Barrion grinned bitterly. “He’s a flyer, and he keeps the old traditions.”
“How long ago did he leave?”
“A few days, the word says.”
“It’s a two-week voyage, easily,” Maris said. “If I’m going to act, it must be before he gets here. Once he has worn the wings, they’ll be his, and lost to me.”
“But Maris,” Coll said, “what can you do?”
“Nothing,” Barrion said. “Oh, we could steal the wings, of course. Corm has had them repaired, good as new. But where would you go? You’d never find a welcome. Give it up, girl. You can’t change flyers’ law.”
“No?” she said. Suddenly her voice was animated. She stopped pacing and leaned against the table. “Are you sure? Have the traditions never been changed? Where did they come from?”
Barrion looked puzzled. “Well, there was the Council, just after the Old Captain was killed, when the Landsman-Captain of Big Shotan passed out the new-forged wings. That was when it was decided that no flyer would ever bear a weapon in the sky. They remembered the battle, and the way the old star sailors used the last two sky sleds to rain fire from above.”

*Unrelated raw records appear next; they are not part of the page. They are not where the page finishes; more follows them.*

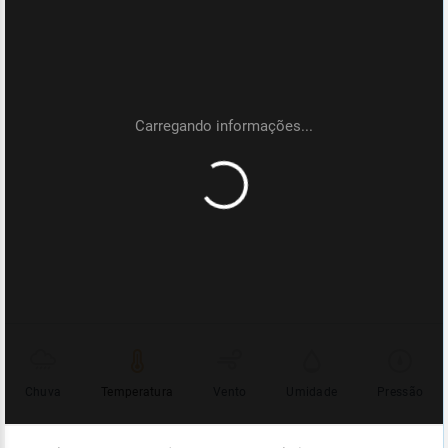
Chuva
Temperatura
Vento
Umidade
Pressão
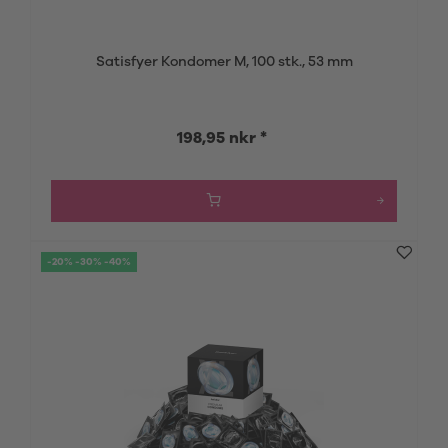
Satisfyer Kondomer M, 100 stk., 53 mm
198,95 nkr *
-20% -30% -40%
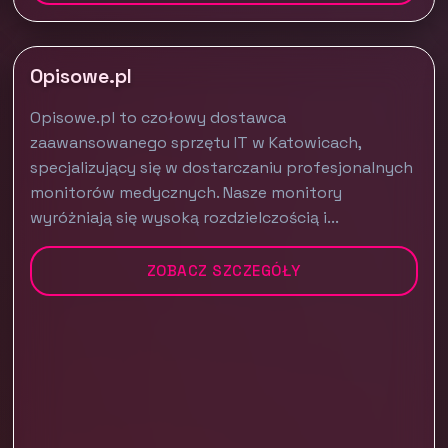
Opisowe.pl
Opisowe.pl to czołowy dostawca
zaawansowanego sprzętu IT w Katowicach,
specjalizujący się w dostarczaniu profesjonalnych
monitorów medycznych. Nasze monitory
wyróżniają się wysoką rozdzielczością i...
ZOBACZ SZCZEGÓŁY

“Yes,” said Maris, “and remember, there were two other Councils as well. Generations after that, when another Landsman-Captain wanted to bend the other Landsmen to his will and bring all of Windhaven under his control, he sent the flyers of Big Shotan into the sky with swords to strike at Little Shotan. And the flyers of the other islands met in Council and condemned him, after his ghost flyers had vanished. So he was the last Landsman-Captain, and now Big Shotan is just another island.”

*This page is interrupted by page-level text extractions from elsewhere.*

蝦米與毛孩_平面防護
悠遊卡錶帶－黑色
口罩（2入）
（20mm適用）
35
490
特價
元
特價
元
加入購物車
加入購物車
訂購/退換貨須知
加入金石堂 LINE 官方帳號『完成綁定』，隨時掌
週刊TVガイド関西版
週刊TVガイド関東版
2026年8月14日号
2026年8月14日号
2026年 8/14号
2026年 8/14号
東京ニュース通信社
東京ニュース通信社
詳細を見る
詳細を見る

“Yes,” Coll said, “and the third Council was when all the flyers voted not to land on Kennehut, after the Mad Landsman killed the Flyer-Who-Brought-Bad-News.”
Barrion was nodding. “All right. But no Council has been called since then. Are you sure they would assemble?”

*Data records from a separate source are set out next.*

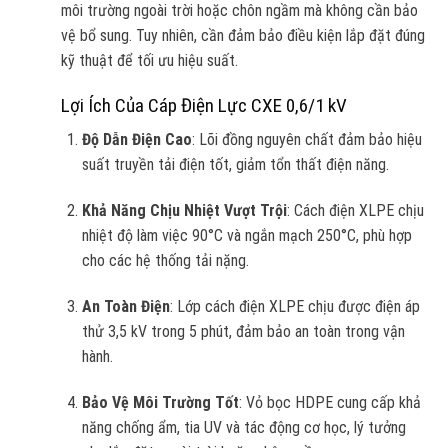
môi trường ngoài trời hoặc chôn ngầm mà không cần bảo
vệ bổ sung. Tuy nhiên, cần đảm bảo điều kiện lắp đặt đúng
kỹ thuật để tối ưu hiệu suất.
Lợi Ích Của Cáp Điện Lực CXE 0,6/1 kV
Độ Dẫn Điện Cao
: Lõi đồng nguyên chất đảm bảo hiệu
suất truyền tải điện tốt, giảm tổn thất điện năng.
Khả Năng Chịu Nhiệt Vượt Trội
: Cách điện XLPE chịu
nhiệt độ làm việc 90°C và ngắn mạch 250°C, phù hợp
cho các hệ thống tải nặng.
An Toàn Điện
: Lớp cách điện XLPE chịu được điện áp
thử 3,5 kV trong 5 phút, đảm bảo an toàn trong vận
hành.
Bảo Vệ Môi Trường Tốt
: Vỏ bọc HDPE cung cấp khả
năng chống ẩm, tia UV và tác động cơ học, lý tưởng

“Of course,” said Maris. “It is one of Conn’s precious traditions. Any flyer can call a Council. And I could present my case there, to all the flyers of Windhaven, and…”
She stopped. Barrion looked at her and she looked back, the same thought on both minds.
“Any flyer,” he said, the emphasis unvoiced.
“But I am not a flyer,” Maris said. She slumped into her chair. “And Coll has renounced his wings, and Russ—even if he would see us—has passed them on. Corm would not honor our request. The word would not go out.”
“You could ask Shalli,” Coll suggested. “Or wait up on the flyers’ cliff, or…”
“Shalli is too much junior to Corm, and too frightened,” Barrion said. “I hear the stories. She’s sad for you, like the Landsman, but she won’t break tradition. Corm might try to take her wings as well. And the others—whom could you count on? And how long could you wait? Helmer visits most often, but he’s as hidebound as Corm. Jamis is too young, and so on. You’d be asking them to take quite a risk.” He shook his head doubtfully. “It will not work. No flyer will speak for you, not in time. In two weeks Devin will wear your wings.”
All three of them were silent. Maris stared down at her plate of cold stew, and thought. No way, she asked, is there really no way? Then she looked at Barrion. “Earlier,” she began, very carefully, “you mentioned something about stealing the wings…”
The wind was cold and wet, angry, lashing at the waves; against the eastern sky a storm was building. “Good flying weather,” Maris said. The boat rocked gently beneath her.
Barrion smiled, pulled his cloak a little tighter to shut out the damp. “Now if only you could do some flying,” he said.
Her eyes went to the shore, where Corm’s dark wood house stood against the trees. A light was on in an upper window. Three days, Maris thought sourly. He should have been called by now. How long could they afford to wait? Each hour brought Devin closer, the man who would take her wings.